• [EXERCISE AIM] The word "found" may appear in some lines of the data; copy every such line.

——————

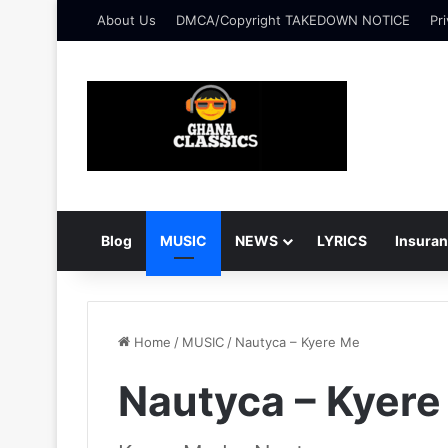
About Us
DMCA/Copyright TAKEDOWN NOTICE
Pri
Blog
MUSIC
NEWS
LYRICS
Insura
Home
/
MUSIC
/
Nautyca – Kyere Me
Nautyca – Kyere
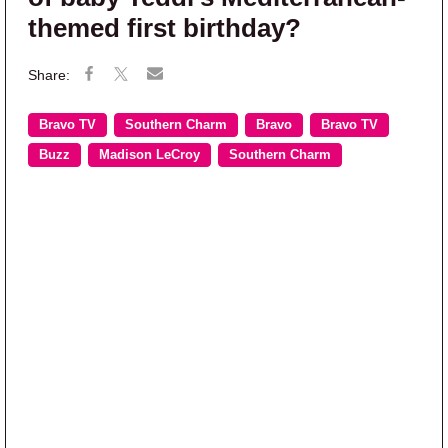
themed first birthday?
Bravo TV
Southern Charm
Bravo
Bravo TV
Buzz
Madison LeCroy
Southern Charm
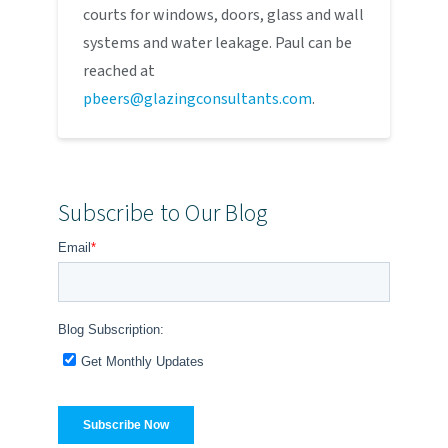
courts for windows, doors, glass and wall
systems and water leakage. Paul can be
reached at
pbeers@glazingconsultants.com
.
Subscribe to Our Blog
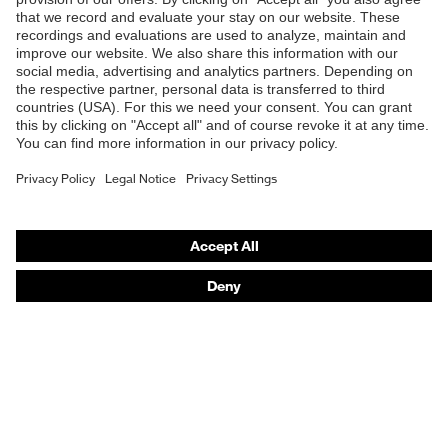
Shops
B2B online shop
Online shop for laser protection products
E | 3 Store
Purchasing assistants
Vendor search
Orthopaedic orders
Any questions?
Contact
Career
Legal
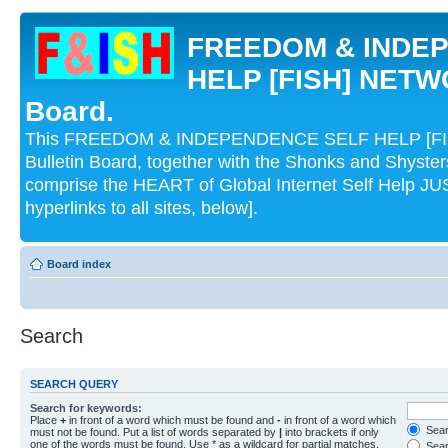
FREEDOM & INDE
HELP [FISH] NETWO
Board.
This FREEDOM & INDEPENDENCE SELF HELP [FI
Bulletin Board, together with the Shonks and Shyst
comprise the HEART of Global Internet Self Help
hyperlinks to all sites, below].
Board index
Search
SEARCH QUERY
Search for keywords:
Place
+
in front of a word which must be found and
-
in front of a word which
Searc
must not be found. Put a list of words separated by
|
into brackets if only
one of the words must be found. Use * as a wildcard for partial matches.
Sear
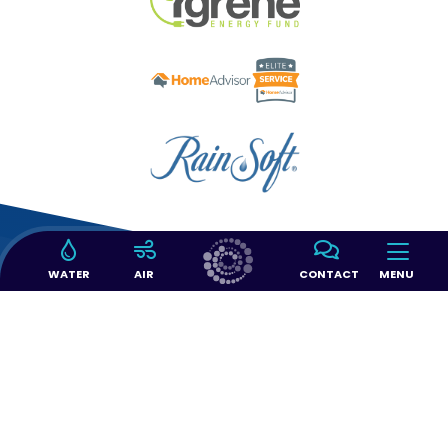
WATER
AIR
CONTACT
MENU
14397 SW 143 CT #103
Miami, FL 33186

——————

• [TASK RESPONSE]
in front of a word which must be found and
must not be found. Put a list of words separated by
one of the words must be found. Use * as a wildcard for partial matches.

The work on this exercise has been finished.